Trichophorum cespitosum, commonly known as deergrass or tufted bulrush, is a species of flowering plant in the sedge family. It was originally described by the Swedish naturalist Carl Linnaeus in 1753 as Scirpus cespitosus, but was transferred to the genus Trichophorum by the Swedish botanist Carl Johan Hartman in 1849, becoming Trichophorum cespitosum.

==Description==
Trichophorum cespitosum is a densely tufted perennial sedge often growing gregariously. The wiry stems are round in cross section and slightly ridged, and grow up to 1 ft long. The leaves are reduced to several pointed sheaths at the base of the stem. The blade of the uppermost sheath is longer than that of the few-flowered spike-rush (Eleocharis quinqueflora), an otherwise similar plant, which has a small squarish upper leaf blade. The brownish inflorescence is a very small, narrow terminal head, with the basal pointed, ribbed green glume the same length as the rest of the head. The fruit is an ovoid, three-sided nut 2 mm in diameter.

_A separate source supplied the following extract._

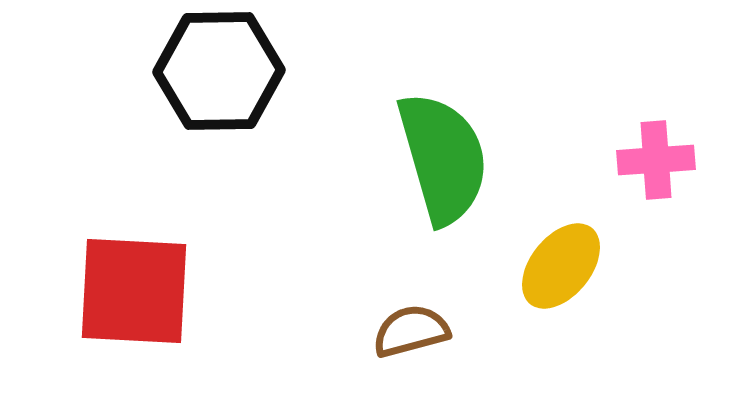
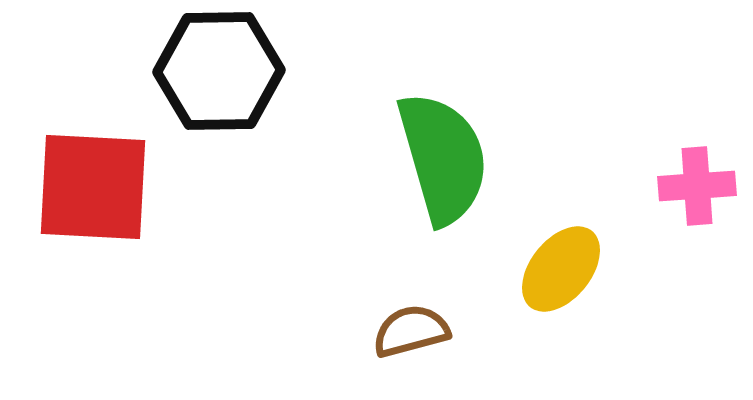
pink cross: moved 41 px right, 26 px down
yellow ellipse: moved 3 px down
red square: moved 41 px left, 104 px up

==Distribution and habitat==
Trichophorum cespitosum has a circum-boreal montane distribution. In the British Isles it occurs in Scotland, Northwest England, Wales, Southwest England and most of Ireland, thinning out in Southeastern England. It grows in wet acidic soils and peats, in bogs, moorland and wet heaths, persisting even in burnt areas and where grazing pressure by deer is high. It grows from sea level to at least 1190 m in Britain, above Caenlochan in Angus. It is a common species, growing abundantly in suitable conditions.

==Ecology==
Flatter mires in the Alps and other montane regions are often dominated by deergrass and cottongrass (Eriophorum angustifolium), forming a community that turns brown in winter. It only grows at the margins of active bogs, being dominated by sphagnum moss (Sphagnum spp.) in the raised central areas, but becomes dominant itself when drainage is undertaken. In wet heathland it may be associated with heather (Calluna vulgaris) and purple moor grass (Molinia caerulea), and provide grazing for deer, cattle and sheep.